In the water electrolysis process the hydrogen is produced by electrochemically splitting water molecules (H2O) into their constituents hydrogen (H2) and oxygen (O2). The decomposition of water takes place in a socalled electrolysis cell and consists of two partial reactions that take place at two electrodes. The electrodes are placed in an ion-conducting electrolyte (usually an aqueous alkaline solution with 30 % potassium hydroxide KOH). Gaseous hydrogen is produced at the negative electrode (cathode) and oxygen at the positive electrode (anode). The necessary exchange of charge occurs through the flow of OH-ions in the electrolyte and current (electrons) in the electric circuit. In order to prevent a mixing of the product gases, the two reaction areas are separated by a gas-tight, ion-conducting diaphragm membrane. Energy for the water splitting is supplied in the form of electricity.
To achieve the desired production capacity, numerous cells are connected in series forming a module. Larger systems can be realised by adding up several modules. Two types of electrolysers are common, atmospheric and pressurised units. An advantage of the atmospheric electrolyser, working at ambient pressure, is its lower energy consumption but the required space for the unit is relatively high. Pressurised electrolysers deliver hydrogen up to 30 bar. This reduces energy demand for compression and may even make compressor stages redundant. Today, atmospheric electrolysers with capacities of up to 500 Nm3/h and pressurised units with a capacity range of 1 – 120 Nm3/h are standard products.
State-of-the-art electrolysers can be switched on and off in minutes. They are thus capable of using off-peak electricity with lower tariffs from the grid and even intermittent renewable energy sources such as wind or solar power. A hydrogen-powered vehicle will only contribute to CO2-emission reduction if clean sources for the energy supply are used. This is why the cities that employ an electrolyser for on-site hydrogen production base their energy supply partly or fully on renewable resources. Water may be supplied from the tap.
The electrolyser needs pure water, and a feed water treatment system is installed. About 1 litre of water is required to produce 1 Nm3 or 0.09 kg hydrogen. The elevated pressure of 10 – 15 bar reduces the energy demand for compression, the size of the electrolyser, and the size and costs of the compressor. The electrolyser units include the main components: transformer, rectifier, water purifier, lye handling system (cooling and pump), dryer, deoxidiser, compressor and storage. As the buses require a gas quality better than 99.999 % purification. The only impurities direct from the electrolyser are oxygen and water vapour. Vapour is removed by the dryer and oxygen by the deoxidiser. After purification the hydrogen is compressed and stored. The produced oxygen could also be dried and purified for use in other applications.

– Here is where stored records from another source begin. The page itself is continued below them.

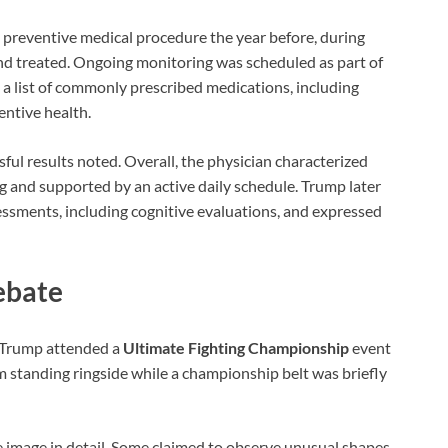
preventive medical procedure the year before, during
nd treated. Ongoing monitoring was scheduled as part of
 a list of commonly prescribed medications, including
ntive health.
ful results noted. Overall, the physician characterized
g and supported by an active daily schedule. Trump later
essments, including cognitive evaluations, and expressed
ebate
r Trump attended a
Ultimate Fighting Championship
event
 standing ringside while a championship belt was briefly
e image in detail. Some claimed to observe unusual shapes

On site electrolysers are available as turn-key solutions. The fully integrated operating units are preassembled on skid-mounted frames allowing simple transport and installation. The modular design allows an adjustable capacity range.

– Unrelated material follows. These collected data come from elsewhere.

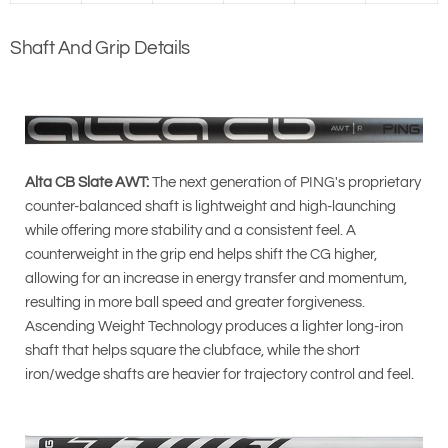
Shaft And Grip Details
Alta CB Slate AWT:
The next generation of PING's proprietary
counter-balanced shaft is lightweight and high-launching
while offering more stability and a consistent feel. A
counterweight in the grip end helps shift the CG higher,
allowing for an increase in energy transfer and momentum,
resulting in more ball speed and greater forgiveness.
Ascending Weight Technology produces a lighter long-iron
shaft that helps square the clubface, while the short
iron/wedge shafts are heavier for trajectory control and feel.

• The pressurised electrolysers feature compact space-saving design and automatic, unattended operation.
• The units have a low maintenance and spare parts need since no or only few moving parts are used (depending on supplier).
• Energy consumption is 4.8 kWh/ Nm3 H2 ± 0.1 kWh (electrolyser and pumps) and 5.1 kWh/Nm3 ± 0.1 kWh (incl. transformer, rectifier and gas cleaning). These design values refer to operation at max. load and an output pressure of 10 – 15 bar.